Urteil vom 26. März 2009
 
II. öffentlich-rechtliche Abteilung
 
Besetzung
 
Bundesrichter Müller, Präsident,
 
Bundesrichter Merkli, Donzallaz,
 
Gerichtsschreiber Winiger.
 
Parteien
 
X.________,
 
Beschwerdeführer,
 
vertreten durch Rechtsanwalt Gerold Meier,
 
gegen
 
Bundesamt für Migration.
 
Gegenstand
 
Anerkennung der Staatenlosigkeit,
 
Beschwerde gegen das Urteil des Bundesverwaltungsgerichts, Abteilung III, vom 9. September 2008.
 
Sachverhalt:
 
A.
 
X.________ wurde 1976 im Irak geboren und lebte nach eigenen Angaben von 1978 bis 1999 im Libanon. Am 5. April 1999 gelangte er in die Schweiz und ersuchte um Asyl.

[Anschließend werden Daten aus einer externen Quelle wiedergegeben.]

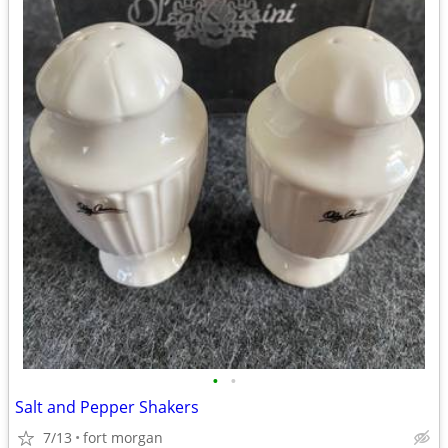
•
•
Salt and Pepper Shakers
7/13
fort morgan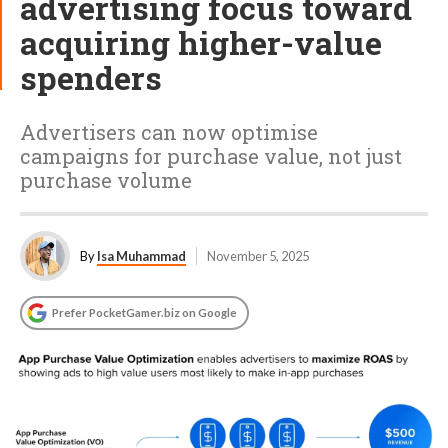
advertising focus toward
acquiring higher-value
spenders
Advertisers can now optimise
campaigns for purchase value, not just
purchase volume
By
Isa Muhammad
November 5, 2025
Prefer PocketGamer.biz on Google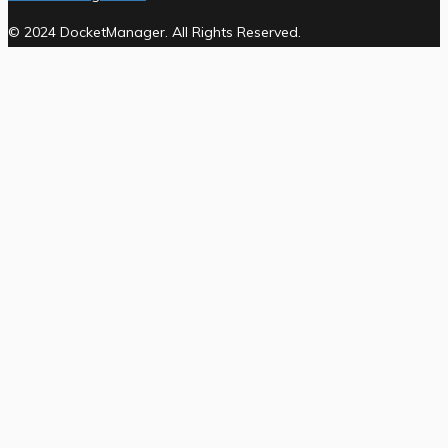
© 2024 DocketManager. All Rights Reserved.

Das Bundesamt für Flüchtlinge (heute: Bundesamt für Migration) lehnte mit Verfügung vom 20. Februar 2000 sein Asylgesuch ab und die damals zuständige Asylrekurskommission (heute: Bundesverwaltungsgericht) bestätigte am 20. September 2000 diesen Entscheid.
 
Mit Verfügung vom 16. Mai 2001 erteilte die Migrationsbehörde des Kantons Schaffhausen X.________ eine Jahresaufenthaltsbewilligung, da er beim zuständigen Zivilstandesamt den Schweizer Bürger Y.________ (geb. 2000) als sein Kind anerkannt hatte.
 
B.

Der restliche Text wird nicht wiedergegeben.